La France est une puissance mondiale, membre permanent du Conseil de sécurité de l’ONU, et un acteur clé au sein l’UE. De son côté, la Corée s’est imposée comme un acteur majeur de la région indo-pacifique, se classant au 6e rang mondial pour les exportations, au 12e pour le PIB et au 5e pour la puissance militaire. Forts de ces atouts respectifs, nos deux pays peuvent conjuguer leurs forces pour contribuer ensemble à la paix et à la sécurité mondiales.
La Corée a récemment renforcé ses liens avec ses partenaires régionaux à travers le premier sommet Corée-États insulaires du Pacifique en 2023 et le premier sommet Corée-Afrique en 2024. Dans ce contexte, la position historique de la France dans ces régions ouvre des perspectives prometteuses pour renforcer la coopération bilatérale et créer des synergies positives.
L’Indo-Pacifique est aujourd’hui un espace clé de coopération entre la Corée et la France.
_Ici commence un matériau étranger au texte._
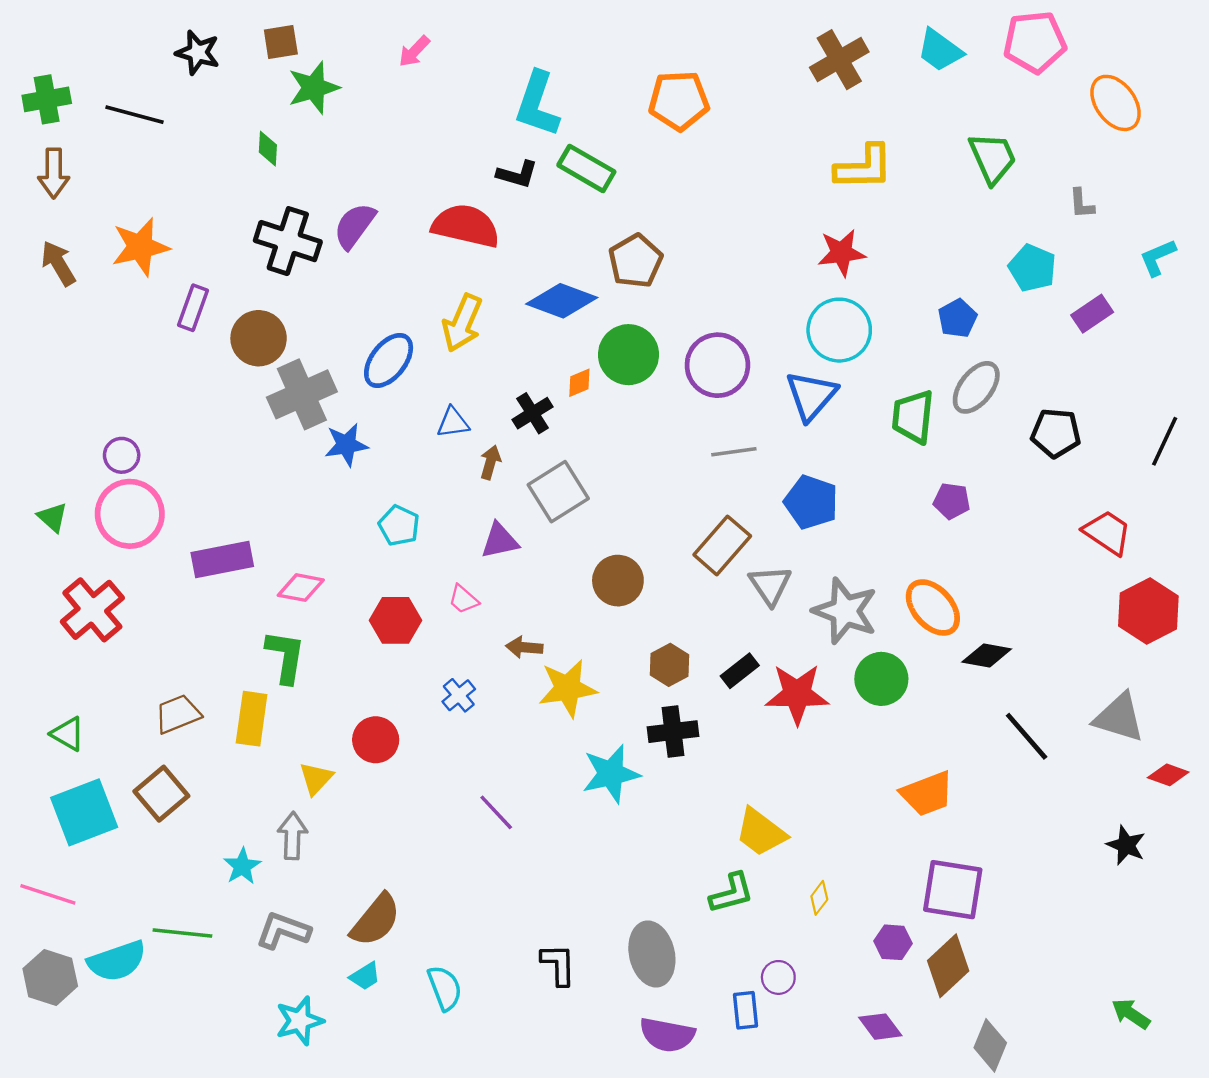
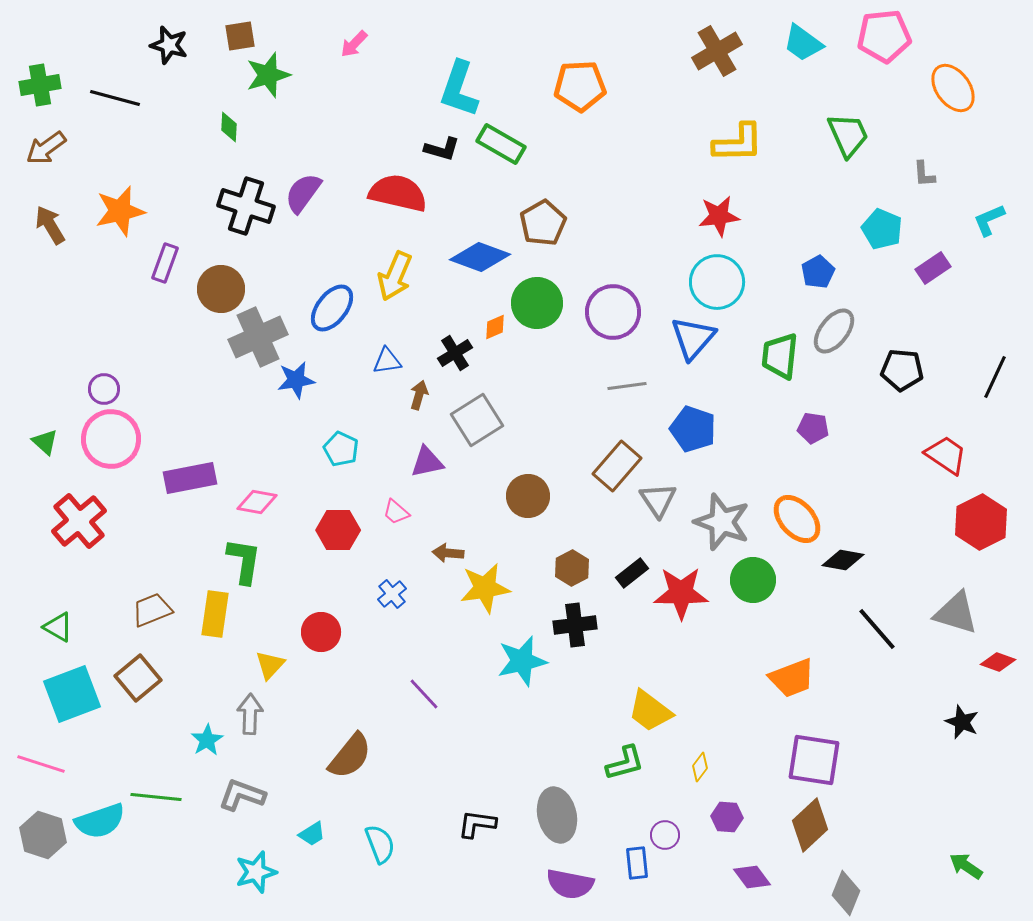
brown arrow: (54, 173) -> (46, 148), turned 54
brown semicircle: (376, 920) -> (350, 756), moved
purple hexagon: (893, 942) -> (727, 817), moved
black L-shape: (558, 965) -> (477, 824), turned -81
La Corée a dévoilé en décembre 2022 sa première stratégie globale pour l’Indo-Pacifique. Implantée dans la région à travers ses territoires, la France a été, quant à elle, la première nation européenne à adopter une stratégie indo-pacifique. Dans ce cadre, les deux pays ont lancé en octobre 2024 le Dialogue sur l’Indo-Pacifique, ouvrant ainsi des discussions sur des défis majeurs de la région tels que le changement climatique, la santé et la coopération au développement. Ces enjeux restent aujourd’hui au cœur des échanges entre les deux nations, qui poursuivent leur réflexion pour y apporter des réponses conjointes.
De plus, la sécurité européenne et asiatique étant interconnectées, il est crucial que nos deux pays collaborent pour la stabilité de l’Indo-Pacifique. Nous devons ainsi identifier des domaines de coopération concrets, notamment en matière de sécurité maritime et d’industrie de la défense, tout en instaurant un cadre institutionnel pour renforcer nos relations diplomatiques et militaires.